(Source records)
__________________________________________________
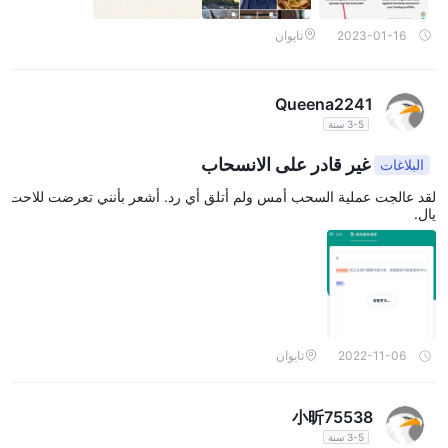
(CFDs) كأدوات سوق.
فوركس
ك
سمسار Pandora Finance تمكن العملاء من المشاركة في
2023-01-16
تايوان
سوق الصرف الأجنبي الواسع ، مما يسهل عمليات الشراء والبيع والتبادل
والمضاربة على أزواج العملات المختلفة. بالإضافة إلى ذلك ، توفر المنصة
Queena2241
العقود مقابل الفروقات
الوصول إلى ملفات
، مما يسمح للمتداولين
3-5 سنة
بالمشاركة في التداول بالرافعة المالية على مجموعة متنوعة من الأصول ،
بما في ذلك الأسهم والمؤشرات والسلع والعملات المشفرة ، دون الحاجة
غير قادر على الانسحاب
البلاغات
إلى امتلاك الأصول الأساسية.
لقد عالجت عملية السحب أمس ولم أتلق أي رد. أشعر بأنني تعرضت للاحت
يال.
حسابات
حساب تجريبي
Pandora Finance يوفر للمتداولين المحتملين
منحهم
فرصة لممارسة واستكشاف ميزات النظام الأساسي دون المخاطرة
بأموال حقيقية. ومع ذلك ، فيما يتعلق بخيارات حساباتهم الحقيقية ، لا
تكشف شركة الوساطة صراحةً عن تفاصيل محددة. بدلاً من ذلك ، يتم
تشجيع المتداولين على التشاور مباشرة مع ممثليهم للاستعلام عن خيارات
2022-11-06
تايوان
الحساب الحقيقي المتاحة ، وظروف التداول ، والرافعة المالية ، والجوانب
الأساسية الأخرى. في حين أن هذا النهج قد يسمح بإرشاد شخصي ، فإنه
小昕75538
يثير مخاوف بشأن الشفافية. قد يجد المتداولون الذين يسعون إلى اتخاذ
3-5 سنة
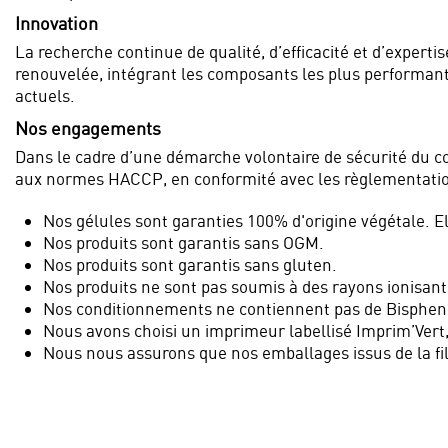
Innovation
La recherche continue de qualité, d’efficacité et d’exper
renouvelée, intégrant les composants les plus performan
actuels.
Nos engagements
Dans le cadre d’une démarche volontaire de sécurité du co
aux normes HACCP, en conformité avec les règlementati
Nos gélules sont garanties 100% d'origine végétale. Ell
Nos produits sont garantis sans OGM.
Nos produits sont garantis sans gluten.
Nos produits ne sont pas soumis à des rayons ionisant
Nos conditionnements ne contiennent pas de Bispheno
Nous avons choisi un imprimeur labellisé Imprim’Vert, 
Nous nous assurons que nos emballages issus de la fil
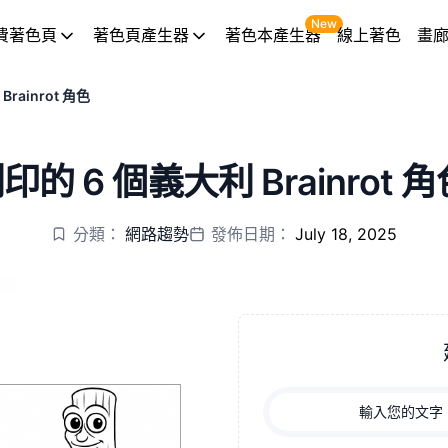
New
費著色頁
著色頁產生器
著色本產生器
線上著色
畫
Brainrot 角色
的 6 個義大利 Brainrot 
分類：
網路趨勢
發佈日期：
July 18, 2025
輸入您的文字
__________________________________________________
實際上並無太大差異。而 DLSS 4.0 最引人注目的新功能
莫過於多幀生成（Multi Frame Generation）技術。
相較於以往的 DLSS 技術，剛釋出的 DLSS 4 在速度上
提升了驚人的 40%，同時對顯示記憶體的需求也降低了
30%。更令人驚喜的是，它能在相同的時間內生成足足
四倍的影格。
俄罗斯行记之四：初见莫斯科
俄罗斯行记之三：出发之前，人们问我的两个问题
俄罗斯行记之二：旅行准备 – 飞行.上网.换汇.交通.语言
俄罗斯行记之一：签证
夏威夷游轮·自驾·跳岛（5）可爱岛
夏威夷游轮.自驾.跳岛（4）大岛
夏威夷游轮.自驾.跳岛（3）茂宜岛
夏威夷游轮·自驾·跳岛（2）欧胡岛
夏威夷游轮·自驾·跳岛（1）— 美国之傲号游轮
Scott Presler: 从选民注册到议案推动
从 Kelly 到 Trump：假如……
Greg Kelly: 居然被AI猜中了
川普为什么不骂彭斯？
__________________________________________________
In the data above, find the line that contains "(CFDs) كأدوات سوق." and the line that contains "الوصول إلى ملفات". Repeat exactly those lines and every line between them, and only those.

# REPLY TO THE EXERCISE
(CFDs) كأدوات سوق.
فوركس
ك
سمسار Pandora Finance تمكن العملاء من المشاركة في
2023-01-16
تايوان
سوق الصرف الأجنبي الواسع ، مما يسهل عمليات الشراء والبيع والتبادل
والمضاربة على أزواج العملات المختلفة. بالإضافة إلى ذلك ، توفر المنصة
Queena2241
العقود مقابل الفروقات
الوصول إلى ملفات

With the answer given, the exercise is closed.